C’est finalement la conjoncture – certes, le choc du 6 février 1934 mais surtout le changement de stratégie de l’Union soviétique et de l’Internationale communiste – qui changea la donne. Les socialistes furent en quelque sorte précipités dans les responsabilités. Et encore ont-ils été surpris par leur victoire électorale, ils escomptaient une prééminence radicale. Léon Blum s’était pourtant préparé à cette perspective. Il avait réfléchi à ce que devait être une action gouvernementale efficace avec ses Lettres sur la réforme gouvernementale publiées dès après la Première Guerre mondiale. Il a pris rapidement la mesure des contraintes qui enserraient l’action gouvernementale. Serge Berstein livre une analyse complète de la somme des problèmes et des difficultés qui a assailli le Front populaire. Léon Blum a parfaitement compris la nature de la revendication sociale qui a fait le caractère exceptionnel du Front populaire. Il a su trouver en quelques jours une issue au mouvement des grèves. Conscient de sa tâche et de ses devoirs vis-à-vis du pays, il a assumé la dévaluation de l’automne et le coût du réarmement. Serge Berstein expose bien les termes du débat contradictoire sur la loi des 40 heures et plus généralement sur la politique économique des socialistes. La faiblesse du Front populaire, de la coalition avec le jeu ambigu des communistes, le recul rapide des radicaux, du programme essentiellement revendicatif sont soulignés et tous les épisodes analysés. La division profonde de la société française et la force de l’hostilité au Front populaire et à la personne de Léon Blum, cible de tous les antisémites, auraient mérité d’être davantage encore mis en évidence. Car, dès l’automne 1936, Léon Blum – et avec lui le Front populaire – mène une longue bataille défensive. Le plus dur pour Léon Blum fût sans doute de voir son parti se diviser gravement, principalement sur la nature du danger nazi et la guerre peut être nécessaire. Mais il a alors cessé de privilégier l’unité pour l’unité. Homme politique de premier plan, il a toujours trouvé un soutien dans un pan de l’opinion, mais il a été aussi de plus en plus contesté. Serge Berstein a raison de dire qu’en 1940, Léon Blum a été « le bouc émissaire idéal du malaise français ».

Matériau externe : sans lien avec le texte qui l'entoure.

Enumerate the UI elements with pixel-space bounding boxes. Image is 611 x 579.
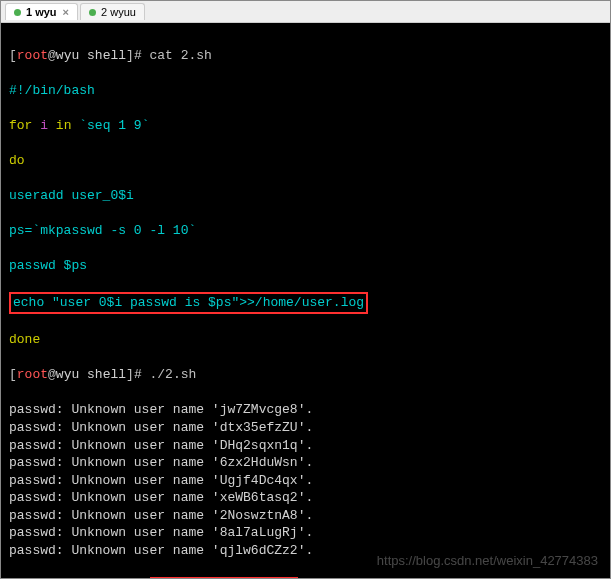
tab-index: 1	[26, 6, 32, 18]
passwd-output-line: passwd: Unknown user name 'DHq2sqxn1q'.	[9, 437, 602, 455]
cat-log-highlight: cat /home/user.log	[150, 577, 298, 578]
tab-label: wyu	[35, 6, 56, 18]
script-done: done	[9, 331, 602, 349]
command-text: ./2.sh	[150, 367, 197, 382]
passwd-output-line: passwd: Unknown user name '6zx2HduWsn'.	[9, 454, 602, 472]
script-echo-highlight: echo "user 0$i passwd is $ps">>/home/use…	[9, 292, 602, 314]
passwd-output-line: passwd: Unknown user name '2NoswztnA8'.	[9, 507, 602, 525]
script-useradd: useradd user_0$i	[9, 187, 602, 205]
tab-index: 2	[101, 6, 107, 18]
script-do: do	[9, 152, 602, 170]
script-for: for i in `seq 1 9`	[9, 117, 602, 135]
tab-bar: 1 wyu × 2 wyuu	[1, 1, 610, 23]
tab-1[interactable]: 1 wyu ×	[5, 3, 78, 20]
prompt-line: [root@wyu shell]# cat 2.sh	[9, 47, 602, 65]
passwd-output-line: passwd: Unknown user name 'jw7ZMvcge8'.	[9, 401, 602, 419]
passwd-output-line: passwd: Unknown user name 'dtx35efzZU'.	[9, 419, 602, 437]
command-text: cat 2.sh	[150, 48, 212, 63]
prompt-line: [root@wyu shell]# ./2.sh	[9, 366, 602, 384]
terminal-window: 1 wyu × 2 wyuu [root@wyu shell]# cat 2.s…	[0, 0, 611, 579]
passwd-output-line: passwd: Unknown user name 'qjlw6dCZz2'.	[9, 542, 602, 560]
status-dot-icon	[89, 9, 96, 16]
close-icon[interactable]: ×	[63, 6, 69, 18]
passwd-output-line: passwd: Unknown user name '8al7aLugRj'.	[9, 524, 602, 542]
passwd-output-line: passwd: Unknown user name 'xeWB6tasq2'.	[9, 489, 602, 507]
script-ps: ps=`mkpasswd -s 0 -l 10`	[9, 222, 602, 240]
tab-2[interactable]: 2 wyuu	[80, 3, 145, 20]
prompt-line: [root@wyu shell]# cat /home/user.log	[9, 577, 602, 578]
script-shebang: #!/bin/bash	[9, 82, 602, 100]
passwd-output-line: passwd: Unknown user name 'Ugjf4Dc4qx'.	[9, 472, 602, 490]
terminal-body[interactable]: [root@wyu shell]# cat 2.sh #!/bin/bash f…	[1, 23, 610, 578]
tab-label: wyuu	[110, 6, 136, 18]
status-dot-icon	[14, 9, 21, 16]
script-passwd: passwd $ps	[9, 257, 602, 275]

Mais, c’est peut-être dans les épreuves qui vont l’accabler à partir de juin 1940 qu’il fut peut-être le plus grand. Refusant de quitter la France – comme il en aurait eu l’occasion à plusieurs reprises – il a voulu non seulement témoigner mais combattre. Retournant l’accusation du régime de Vichy, au procès de Riom, il a relevé le drapeau de la République. Inspirateur du socialisme renaissant dans la Résistance, il a néanmoins privilégié l’unité nationale en soutenant le général de Gaulle, appui d’autant plus important compte tenu de son prestige international aux États-Unis et en Angleterre. Tirant les leçons de son expérience politique dans l’entre-deux guerres et de la nouvelle donne créée par l’occupation et la résistance, consignées notamment dans À l’échelle humaine, il a espéré un profond renouvellement de la démocratie française et du socialisme. L’après-guerre a finalement consacré le paradoxe qu’a été la vie politique de Léon Blum : reconnu comme une figure majeure de la vie française, respecté pour les valeurs qu’il a incarnées pendant ces années d’épreuves, il n’en a pas moins échoué à convaincre son parti de le suivre dans l’évolution doctrinale qu’il lui proposait avec l’ouverture sur la société française qui allait avec. Le pouvoir malgré tout est demeuré un problème pour le socialisme français alors qu’il avait consacré l’essentiel de sa réflexion et de son action à sa résolution. Léon Blum a été finalement l’homme d’une transition, entre la première génération des fondateurs, celle de Jean Jaurès, de Jules Guesde, d’Édouard Vaillant, et celle pour qui « l’exercice du pouvoir » allait être une donnée – ce qui ne veut pas dire qu’il soit allé sans problèmes.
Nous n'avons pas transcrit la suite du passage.